Rentenversicherung. Symbolbild: nitpicker / Shutterstock.comRentenversicherung. Symbolbild: nitpicker / Shutterstock.com
07.11.2018 - 15:36

In dieser Woche berät der Deutsche Bundestag über die Zukunft der Rente. Die Freien Demokraten erklären, dass die geplanten Änderungen an der Rentenformel sowie weitere Maßnahmen der Großen Koalition nicht zielführend sind. Mit dem Paket, das ein Volumen von 35 Milliarden Euro bis Mitte des nächsten Jahrzehnts hat, sei eine Zäsur verbunden, konstatiert FDP-Chef Christian Lindner. "Spätestens jetzt wird der Stabilisierungskonsens, den es gegeben hat bei der Rente, verlassen", kritisiert er. "Es werden neue Ansprüche geschaffen, ohne dass tatsächlich wirksame Maßnahmen eingeleitet werden, um Altersarmut zu bekämpfen." Auch FDP-Rentenexperte Johannes Vogel warnt, dass dieser Schritt die langfristige Sicherung der Rente gefährden würde.

"Die Frage der langfristigen Finanzierbarkeit der Rentenpolitik wird in eine Kommission verlagert, der man zunächst einmal noch eine große finanzielle Hypothek mitgibt durch die jetzt getroffenen Entscheidungen", rügt Lindner. "Das ist Rentenpolitik aus dem Karneval. Es werden Kamelle verteilt, um populär zu werden." Dieser Plan wird aus seiner Sicht nicht aufgehen: "Die Menschen erwarten von der Regierung nämlich nicht Geld und ungedeckte Schecks. Sie erwarten einen Plan, dieses Land in das nächste Jahrzehnt zu führen."

"Die Große Koalition legitimiert ihr Rentenpaket fortwährend mit der Angst, dass die Renten sinken würden – dabei ist das Gegenteil der Fall", erläutert Vogel mit Blick auf den Rentenversicherungsbericht 2018, der einen weiteren Rentenanstieg 2019 prognostiziert. "Die Renten steigen auch in der bestehenden Rentenformel ganz kräftig, wenn die Lohnentwicklung und die demographische Situation es möglich machen", betont der FDP-Rentenexperte. Der aktuelle Nachhaltigkeitsfaktor in der Rentenformel sei richtig, denn er verteile die Ausgaben fair auf alle Generationen. "Genau diese Rentenformel aber möchte die Große Koalition nun manipulieren", kritisiert er.

In einer Anhörung von Experten im Deutschen Bundestag habe die Große Koalition genau dafür deutliche Kritik geerntet, unterstreicht Vogel.
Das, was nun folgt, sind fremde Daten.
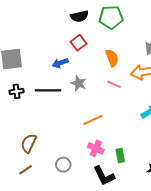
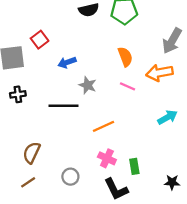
red square: (79, 43) -> (40, 40), moved
black line: (48, 90) -> (64, 106), moved

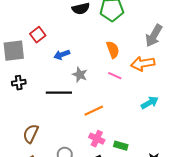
green rectangle: (134, 166) -> (121, 146), turned -64

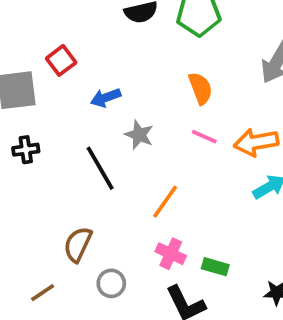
orange arrow: (143, 64) -> (256, 142), moved
black line: (59, 93) -> (100, 168), turned 60
orange line: (94, 111) -> (165, 202), turned -30
brown semicircle: (31, 134) -> (78, 244), moved

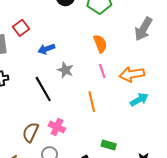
pink line: (204, 137) -> (102, 71), turned 48
orange line: (165, 202) -> (92, 102), moved, turned -48
pink cross: (171, 254) -> (57, 127), moved

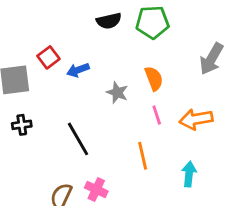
blue arrow: (46, 49) -> (78, 70), moved
gray star: (65, 70) -> (117, 93), moved
cyan arrow: (139, 100) -> (189, 174), moved, turned -54

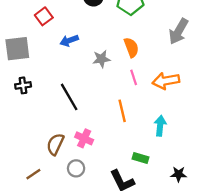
red square: (48, 57) -> (44, 16), moved
gray star: (117, 93) -> (101, 59), turned -30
Auch Mitglieder der von der Regierung selbst eingesetzten Rentenkommission hätten ihre Bedenken geäußert. Die Kritiker hätten unter anderem angeführt, "dass 90 Prozent der milliardenschweren Maßnahmen gar nicht zielgerichtet gegen Altersarmut helfen", verdeutlicht Vogel mit Blick auf Pläne wie die milliardenschwere Ausweitung der Mütterrente.